勝見 顧客の開発ニーズも多様化しており、開発処方のバリエーションを増やしている。まつ毛美容液などの部分用セラム、フェムケア関連製品が好評を得ている。

一方で、小ロットに対応する工場も増えてきている。自社の強みをより明確化する必要があると考えている。

――自社の強みをどのように捉えていますか。

勝見 顧客からの原料持ち込みや他社が断るような依頼にも応えることで、顧客との信頼関係を築き、継続的な取引につなげてきた。
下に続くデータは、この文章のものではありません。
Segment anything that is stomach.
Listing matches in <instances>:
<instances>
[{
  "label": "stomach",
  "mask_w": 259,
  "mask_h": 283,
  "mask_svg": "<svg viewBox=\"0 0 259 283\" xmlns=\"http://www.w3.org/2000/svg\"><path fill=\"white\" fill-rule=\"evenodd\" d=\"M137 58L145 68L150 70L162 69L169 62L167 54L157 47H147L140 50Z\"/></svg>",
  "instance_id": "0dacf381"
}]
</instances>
そうした顧客からの紹介で新たな顧客とつながるケースが多いのが当社の強みだと捉えている。

開発では、主力のスキンケアで高機能化を進めるとともに、新規性の高い特殊な原料を配合した処方開発がセールスポイントになっている。

 さらに競争が激しくなる中で、自らの顧客開拓の取り組みとして立ち上げた新部門のOEM企画営業部が2年目に入った。これまでの実績をさらに拡大し、様々な要望に応えてその経験を強みとしていきたい。

 自社工場では、これまではメンテナンスしながら設備・機械を長く使い続けてきたが、コストが上がっており、少し考え方を変えていく必要があると感じている。
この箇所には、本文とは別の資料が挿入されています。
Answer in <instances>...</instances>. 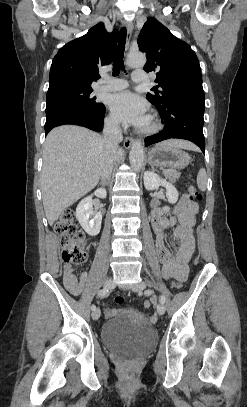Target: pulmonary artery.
<instances>
[{"mask_svg":"<svg viewBox=\"0 0 247 407\" xmlns=\"http://www.w3.org/2000/svg\"><path fill=\"white\" fill-rule=\"evenodd\" d=\"M132 81L135 83H145L148 81V76L145 71L135 70L132 75ZM128 86V82L124 79H111L102 81L99 88L104 91L122 90Z\"/></svg>","mask_w":247,"mask_h":407,"instance_id":"obj_1","label":"pulmonary artery"}]
</instances>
近年は安価で機能・性能に優れた海外製の設備・機械も増えてきている。品質や生産性の向上、省人化・自動化を推進する機械であれば導入を検討していく。

――今年の意気込みを聞かせてください。

勝見 26年7月期も上期を終え、一部でリピート受注の遅れが見られたが、下期は順調なスタートを切れている。

一方で、原料価格や人件費などの高騰が続いている。付加価値や差別化を意識した経営がより重要になる。デジタル化や自動化を推進するとともに会社を支えてくれている従業員の育成に引き続き力を注いでいく。